Liberal çevrecilerin çevre sorunu üzerine ortaya attığı çözüm önerilerinin etkisini görmemiz, ekolojistlerin iddia ettikleri bir çevre çözümünün etkilerini görmekten daha kolaydır. Çünkü onların doğayı kurtarma planlarının gerçekleştiği bir dünyada yaşıyoruz ve çevre sorunu-iklim krizi çözüme ulaşmaktansa daha da derinleşiyor. Özellikle Kyoto Protokolü, Paris İklim Antlaşması gibi uluslararası anlaşmalarla çözüme ulaşacağını iddia eden liberal çevreci hareket, karbon salınımında başı çeken ABD ve Çin gibi ülkeleri bu anlaşmalarla bağlayabilmiş değil. Gretha’nın Türkiye’yi BM’ye şikâyet etmesi boşuna değildir. ABD ve Çin’i şikâyet edemez. Sebebi ise uluslararası antlaşmalar devletlerin kendi isteğiyle kendini sınırlaması anlamına geldiği için imzalamayanlar açısından bir bağlayıcılığı yahut yaptırımı yoktur. Bu devletlerin burjuvazisi böyle bir yükün altına girmemiştir. Liberal çevrecilerin ulusal-uluslararası kurumlardan bir kurtuluş beklemesi de burada boşa çıkmıştır.
Yeni teknolojilerle gelen bir kurtuluş iddia edilmiş fakat aynı zamanda “Doğa dostu ürünleri al doğayı kurtar” mantığı pazarlanmıştır. Doğayı korumak bireysel tüketim yoluyla gerçekleşecek bir idealmiş gibi yansıtılmıştır. Tabi bu ürünleri üretirken ki hammadde kullanımı ve doğa talanı yaratılan algıyla geri plana atılmaktadır. Okullarda verilen eğitimde sıkça duyduğumuz “fabrika bacalarına filtre takılması”yla bu sorunun çözüleceği de liberal teorinin eğitim sistemine yansımasıdır.
Ekolojistlerin ise kapitalizm eleştirisiyle başlamaları ve çevre sorununu sistem sorunu olarak ele almaları doğru bir noktadır. Fakat ekolojistlerin alternatif sistem önerileri küçük üreticiyi destekleme, zanaatkar üretimine dönüş yönündedir. Bu proleterleşmenin görmezden gelinmesi, üretici güçlerin gelişiminin yanlış bir okuması olduğu için teorileri ütopik bir çizgidedir.
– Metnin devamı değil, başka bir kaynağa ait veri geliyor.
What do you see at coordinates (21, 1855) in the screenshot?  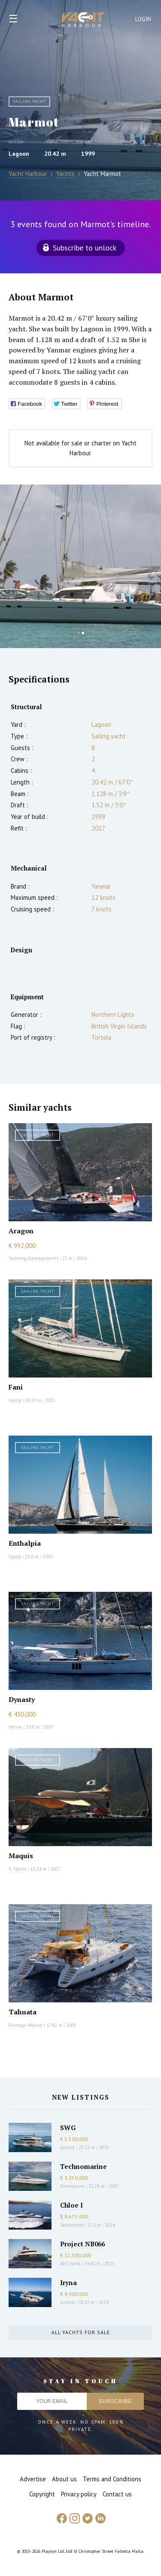 I see `Maquis` at bounding box center [21, 1855].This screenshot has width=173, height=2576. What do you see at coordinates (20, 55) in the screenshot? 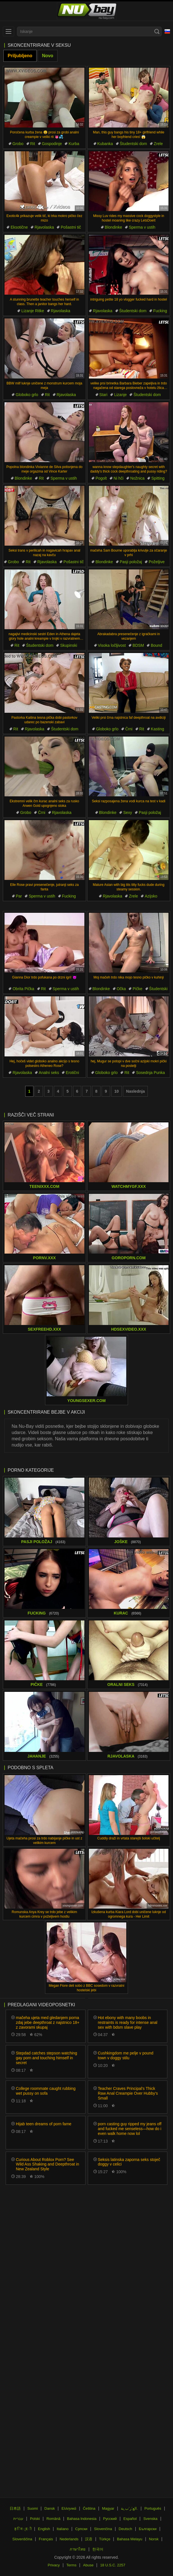
I see `Priljubljeno` at bounding box center [20, 55].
Aynı zamanda kapitalist üretimin anarşik yapısı, sürdürülebilir büyüme ile kamufle edilmeye çalışılıyor fakat burada sürdürülebilirliğin temel amacı doğanın değil kapitalist sömürünün doğa ve insan üzerindeki tahakkümünün sürdürülebilirliğidir. İhtiyaç odaklı bir üretim şeklinden uzak, kar ve rant odaklı kapitalist sistem devam ettikçe; çevre sorunu, iklim krizi gibi olgular da devam edecektir. Çok açıktır ki kapitalist üretim biçimiyle ortaya çıkmış sorun yine kapitalist üretim şeklinin değiştirilmesiyle çözülecektir.
*Gaea Yunan mitolojisinde yeryüzünü simgeleyen tanrıçadır. “Toprak ana”dır.